On the Potter’s Wheel: A Zealous Pharisee

It is vital that we spend some time looking at Phariseism because whatever is said about it will affect what we say about Paul.[1] We can see from the NT witness as well as other texts that Pharisees held considerable influence.[2] Inevitably, Paul was shaped greatly by his Pharisaic training.[3]

Before Paul’s conversion he thought of Jesus in light of Deuteronomy 13:1-5. Jesus claimed to be something He was not thus He deserved to be killed. Paul thought that anyone that followed after Him likewise “shall be put to death” (v. 5). Jesus’ followers were in Paul’s mind saying, “Let us go after other gods” (v. 2).  He took it upon himself to “purge the evil from [the] midst” (v. 5) of God’s people.

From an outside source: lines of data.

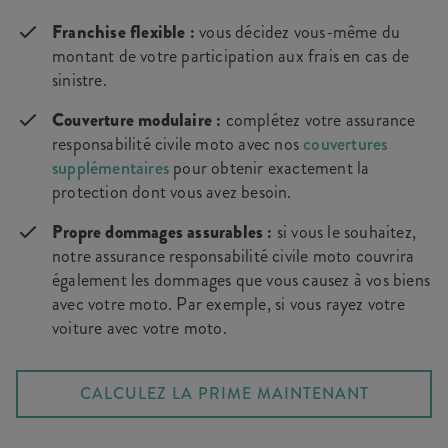
Franchise flexible :
vous décidez vous-même du
montant de votre participation aux frais en cas de
sinistre.
Couverture modulaire :
complétez votre assurance
responsabilité civile moto avec nos
couvertures
supplémentaires
pour obtenir exactement la
protection dont vous avez besoin.
Propre dommages assurables :
si vous le souhaitez,
notre assurance responsabilité civile moto couvrira
également les dommages que vous causez à vos biens
avec votre moto. Par exemple, si vous rayez votre
voiture avec votre moto.
CALCULEZ LA PRIME MAINTENANT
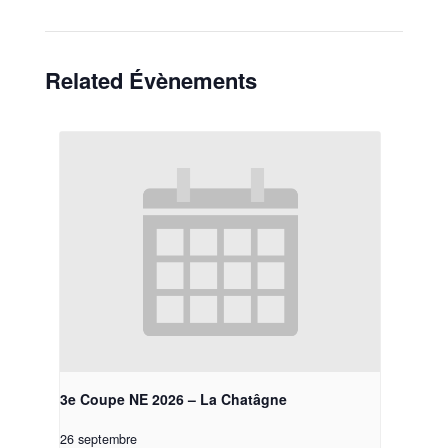
Related Évènements
3e Coupe NE 2026 – La Chatâgne
26 septembre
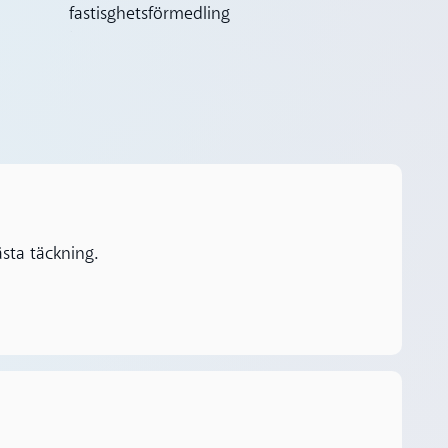
sta täckning.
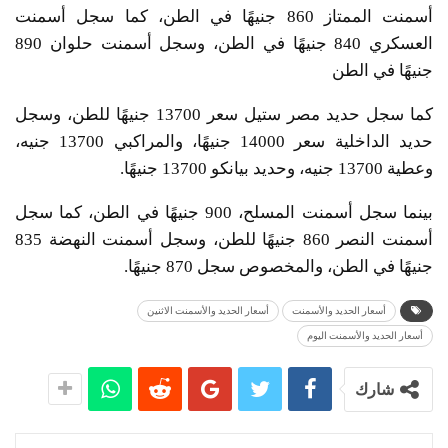
أسمنت الممتاز 860 جنيهًا في الطن، كما سجل أسمنت
العسكري 840 جنيهًا في الطن، وسجل أسمنت حلوان 890
جنيهًا في الطن
كما سجل حديد مصر ستيل سعر 13700 جنيهًا للطن، وسجل
حديد الداخلية سعر 14000 جنيهًا، والمراكبي 13700 جنيه،
وعطية 13700 جنيه، وحديد بيانكو 13700 جنيهًا.
بينما سجل أسمنت المسلح، 900 جنيهًا في الطن، كما سجل
أسمنت النصر 860 جنيهًا للطن، وسجل أسمنت النهضة 835
جنيهًا في الطن، والمخصوص سجل 870 جنيهًا.
أسعار الحديد والأسمنت
أسعار الحديد والأسمنت الاثنين
أسعار الحديد والأسمنت اليوم
شارك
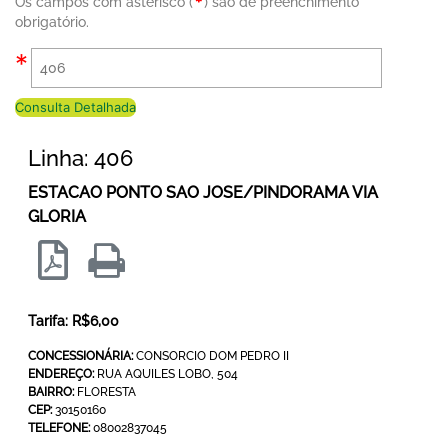
Os campos com asterisco (
) são de preenchimento
obrigatório.
Consulta Detalhada
Linha: 406
ESTACAO PONTO SAO JOSE/PINDORAMA VIA
GLORIA
Tarifa: R$6,00
CONCESSIONÁRIA:
CONSORCIO DOM PEDRO II
ENDEREÇO:
RUA AQUILES LOBO, 504
BAIRRO:
FLORESTA
CEP:
30150160
TELEFONE:
08002837045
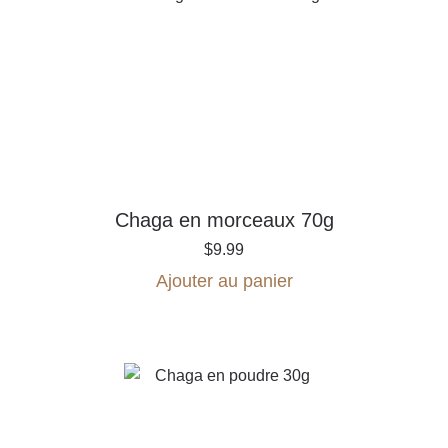
Chaga en morceaux 70g
$
9.99
Ajouter au panier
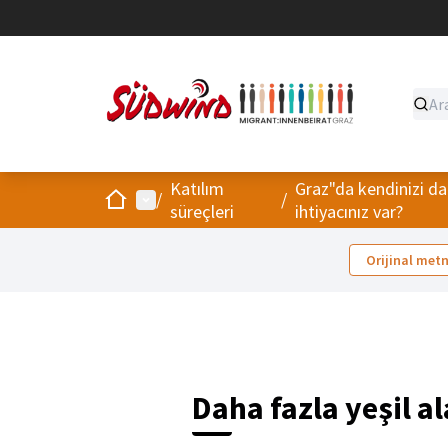
Katılım
Graz"da kendinizi da
Ev
Ana menü
/
/
süreçleri
ihtiyacınız var?
Orijinal metn
Daha fazla yeşil a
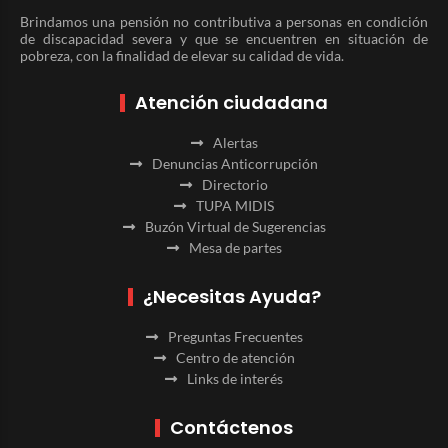
Brindamos una pensión no contributiva a personas en condición
de discapacidad severa y que se encuentren en situación de
pobreza, con la finalidad de elevar su calidad de vida.
Atención ciudadana
Alertas
Denuncias Anticorrupción
Directorio
TUPA MIDIS
Buzón Virtual de Sugerencias
Mesa de partes
¿Necesitas Ayuda?
Preguntas Frecuentes
Centro de atención
Links de interés
Contáctenos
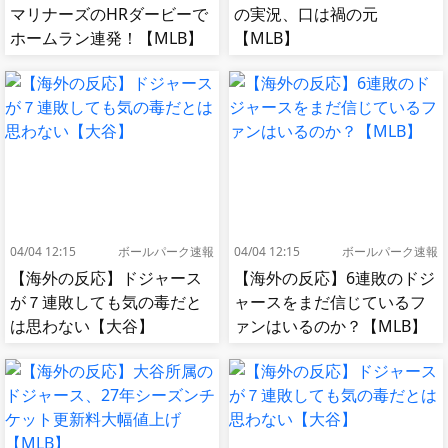
マリナーズのHRダービーで
の実況、口は禍の元
ホームラン連発！【MLB】
【MLB】
04/04 12:15
ボールパーク速報
04/04 12:15
ボールパーク速報
【海外の反応】ドジャース
【海外の反応】6連敗のドジ
が７連敗しても気の毒だと
ャースをまだ信じているフ
は思わない【大谷】
ァンはいるのか？【MLB】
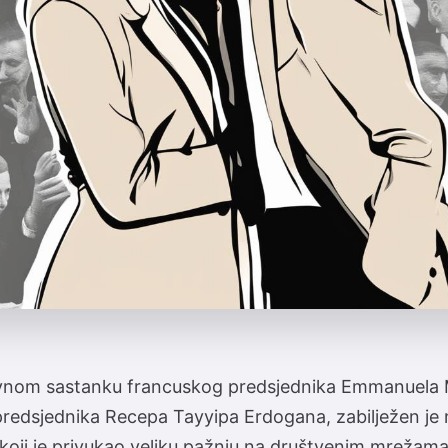
nom sastanku francuskog predsjednika Emmanuela 
predsjednika Recepa Tayyipa Erdogana, zabilježen je
koji je privukao veliku pažnju na društvenim mrežama.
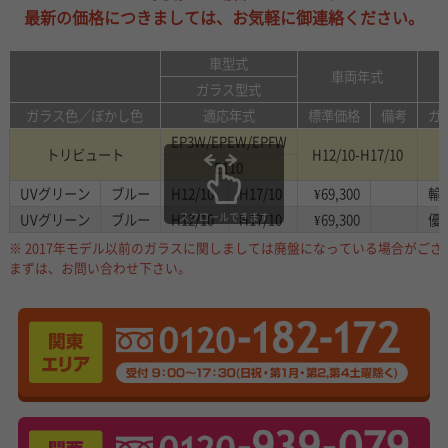
最新の価格につきましては、お気軽に御連絡ください。
車型式
車両年式
ガラス型式
ガラス色／ぼかし色
適応年式
標準価格
備考
ガ
EP3W/EPEW/EPFW
トリビュート
H12/10-H17/10
E110
UVグリーン
ブルー
H12/10
H17/10
¥69,300
輸
UVグリーン
ブルー
H12/10
スクロールできます
H17/10
¥69,300
優
※ 2017年モデル以前のガラスに関しましては廃盤になっている場合がござ
まずは、お問い合わせ下さい。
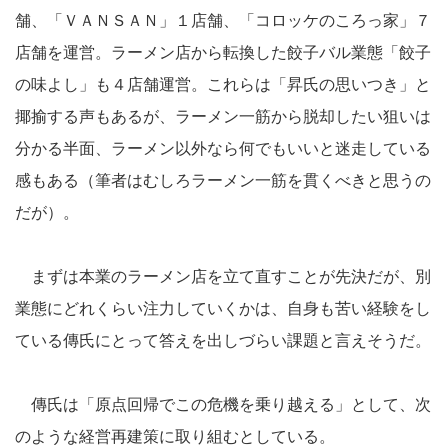
舗、「ＶＡＮＳＡＮ」１店舗、「コロッケのころっ家」７
店舗を運営。ラーメン店から転換した餃子バル業態「餃子
の味よし」も４店舗運営。これらは「昇氏の思いつき」と
揶揄する声もあるが、ラーメン一筋から脱却したい狙いは
分かる半面、ラーメン以外なら何でもいいと迷走している
感もある（筆者はむしろラーメン一筋を貫くべきと思うの
だが）。
まずは本業のラーメン店を立て直すことが先決だが、別
業態にどれくらい注力していくかは、自身も苦い経験をし
ている傳氏にとって答えを出しづらい課題と言えそうだ。
傳氏は「原点回帰でこの危機を乗り越える」として、次
のような経営再建策に取り組むとしている。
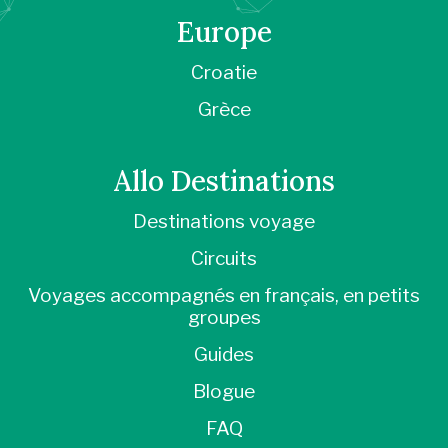
Europe
Croatie
Grèce
Allo Destinations
Destinations voyage
Circuits
Voyages accompagnés en français, en petits
groupes
Guides
Blogue
FAQ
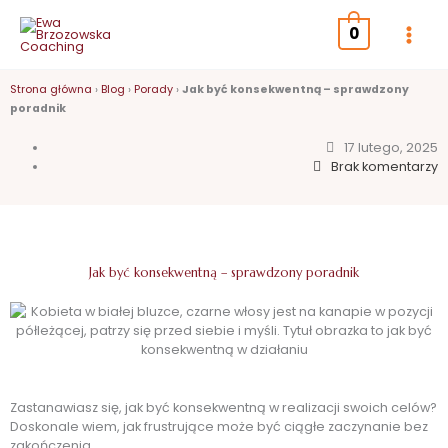
Przejdź
do
0
treści
Strona główna
›
Blog
›
Porady
›
Jak być konsekwentną – sprawdzony
poradnik
17 lutego, 2025
Brak komentarzy
Jak być konsekwentną – sprawdzony poradnik
Zastanawiasz się, jak być konsekwentną w realizacji swoich celów?
Doskonale wiem, jak frustrujące może być ciągłe zaczynanie bez
zakończenia.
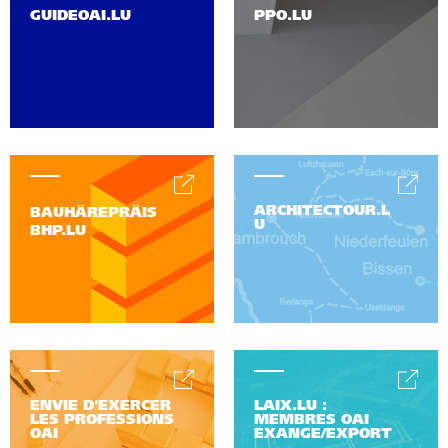
GUIDEOAI.LU
PPO.LU
ARCHITECTOUR.L
BAUHÄREPRÄIS
U
BHP.LU
ENVIE D'EXERCER
LAIX.LU :
LES PROFESSIONS
MEMBRES OAI
OAI
EXANGE/EXPORT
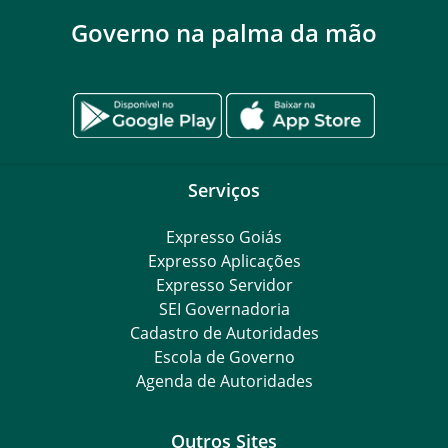
Governo na palma da mão
Serviços
Expresso Goiás
Expresso Aplicações
Expresso Servidor
SEI Governadoria
Cadastro de Autoridades
Escola de Governo
Agenda de Autoridades
Outros Sites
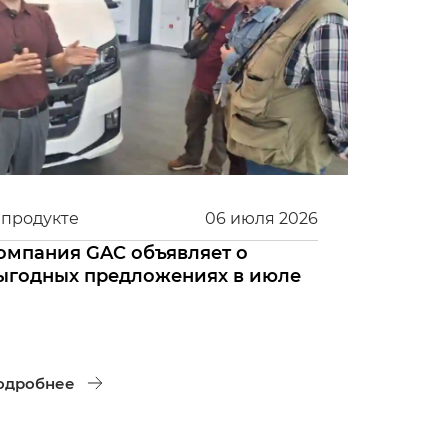
 продукте
06
июля
2026
омпания GAC объявляет о
ыгодных предложениях в июле
одробнее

He likely thought that Jesus was a false prophet or dreamer like Theudas (Acts 5:36), the Egyptian (Antiquities 20:169-172; Acts 21:38), or Judas the Galilean (Acts 5:37). When Paul saw Stephen preaching about Jesus “he realized that the new movement was dangerous as well as blasphemously ridiculous.”[4]

Surely a crucified man could not be the Messiah (Deut. 21:22-23 cf. Acts 5:30; 10:39; 13:29; Gal. 3:13; 1 Pet. 2:24).[5] Plus, the expectation was a king in the vein of David. A Yehoshu’a that defeats Israel’s enemies not a Yehoshu’a that will be defeated by dying upon a tree. In Paul’s day “Messianic expectation married social discontent. The result was the offspring of anticipation and action.”[6] Not surprisingly many lacked the interpretive key to understand that the Davidic King would also be the Suffering Servant. That key would not come until the Christ Himself revealed it on the Emmaus road (Luke 24). It was not until after Paul received this interpretive key that he knew that Jesus was the true and better Prophet than Moses (Deut. 18:15-22). Jesus had proved Himself by raising from the dead (v. 22). Paul knew that if he did not obey the LORD it would be required of him (v. 19).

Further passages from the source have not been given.